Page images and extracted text
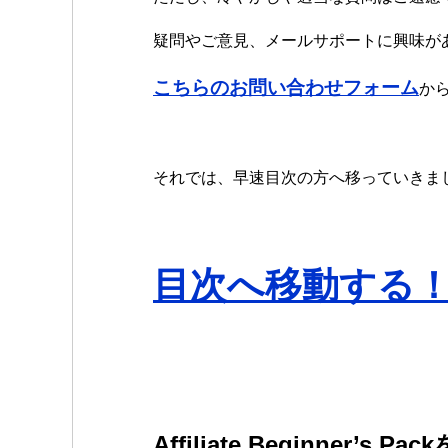
疑問やご意見、メールサポートに興味が
こちらのお問い合わせフォーム
か
それでは、早速目次の方へ移っていきま
目次へ移動する
Affiliate Beginn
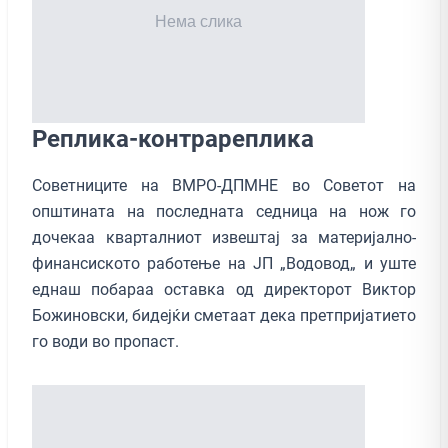
Реплика-контрареплика
Советниците на ВМРО-ДПМНЕ во Советот на
општината на последната седница на нож го
дочекаа кварталниот извештај за материјално-
финансиското работење на ЈП „Водовод„ и уште
еднаш побараа оставка од директорот Виктор
Божиновски, бидејќи сметаат дека претпријатието
го води во пропаст.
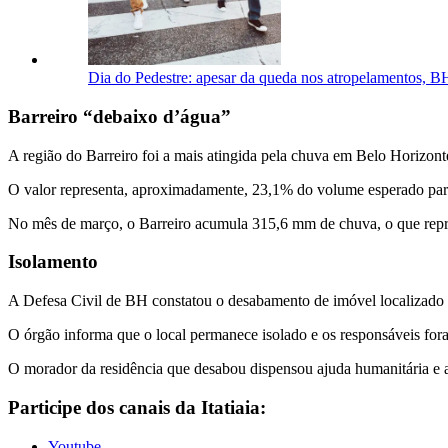
Dia do Pedestre: apesar da queda nos atropelamentos, BH 
Barreiro “debaixo d’água”
A região do Barreiro foi a mais atingida pela chuva em Belo Horizont
O valor representa, aproximadamente, 23,1% do volume esperado para
No mês de março, o Barreiro acumula 315,6 mm de chuva, o que repre
Isolamento
A Defesa Civil de BH constatou o desabamento de imóvel localizado ao
O órgão informa que o local permanece isolado e os responsáveis fora
O morador da residência que desabou dispensou ajuda humanitária e a
Participe dos canais da Itatiaia:
Youtube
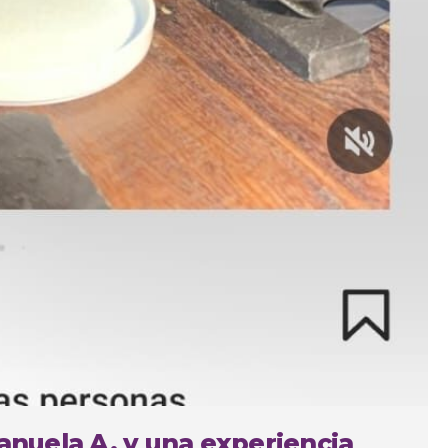
Manuela A. y una experiencia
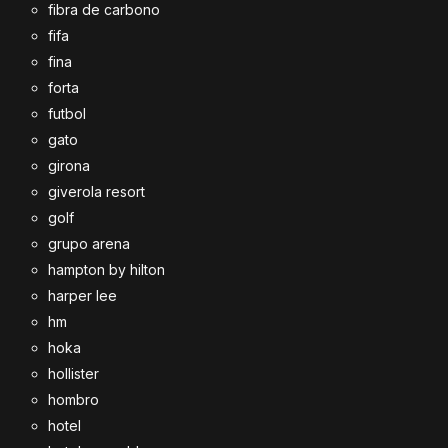
fibra de carbono
fifa
fina
forta
futbol
gato
girona
giverola resort
golf
grupo arena
hampton by hilton
harper lee
hm
hoka
hollister
hombro
hotel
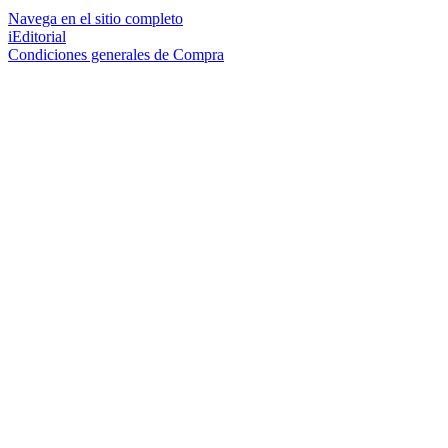
Navega en el sitio completo
iEditorial
Condiciones generales de Compra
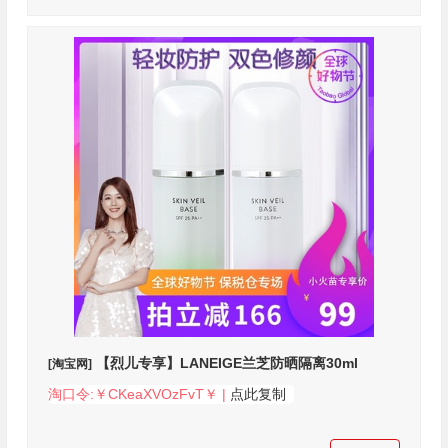
【烈儿专享】LANEIGE兰芝防晒隔离30ml
[淘宝网]
淘口令:￥CKeaXVOzFvT￥ |
点此复制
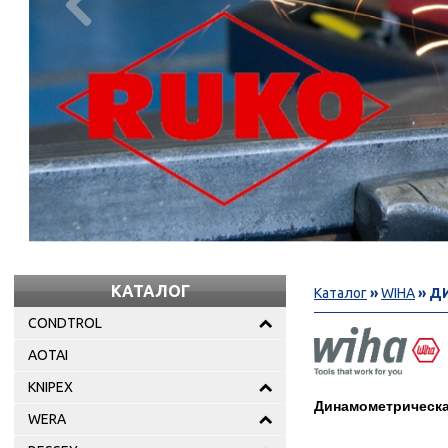

КАТАЛОГ
Каталог
»
WIHA
» Д
CONDTROL
AOTAI
KNIPEX
Динамометрическа
WERA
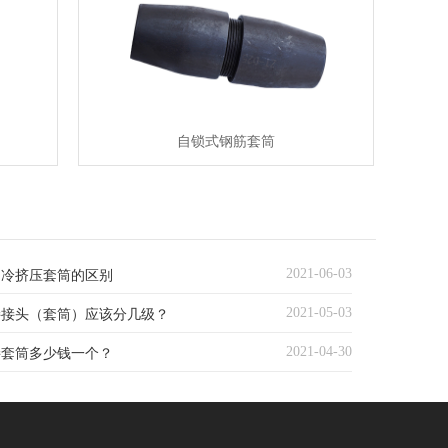
自锁式钢筋套筒
2021-06-03
和冷挤压套筒的区别
2021-05-03
接接头（套筒）应该分几级？
2021-04-30
接套筒多少钱一个？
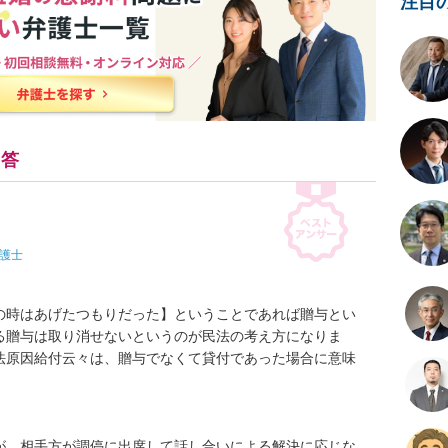
注目
回答
護士
の時はあげたつもりだった】ということであれば贈与とい
る贈与は取り消せないというのが民法の考え方になりま
法原因給付云々は、贈与でなくて貸付であった場合に意味
が、相手方が調停に出席して話し合いによる解決に応じな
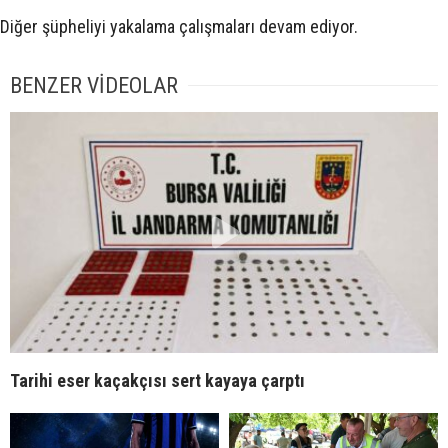
Diğer şüpheliyi yakalama çalışmaları devam ediyor.
BENZER VİDEOLAR
Tarihi eser kaçakçısı sert kayaya çarptı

### PROBLEM REQUIREMENTS
May I have only the lines from the start of the data through the line containing "финансиското работење на ЈП „Водовод„ и уште", both included, reproduced exactly and without the pictures?

### WRITTEN ANSWER
疑問やご意見、メールサポートに興味が
こちらのお問い合わせフォーム
か
それでは、早速目次の方へ移っていきま
目次へ移動する
Affiliate Beginn
Реплика-контрареплика
Советниците на ВМРО-ДПМНЕ во Советот на
општината на последната седница на нож го
дочекаа кварталниот извештај за материјално-
финансиското работење на ЈП „Водовод„ и уште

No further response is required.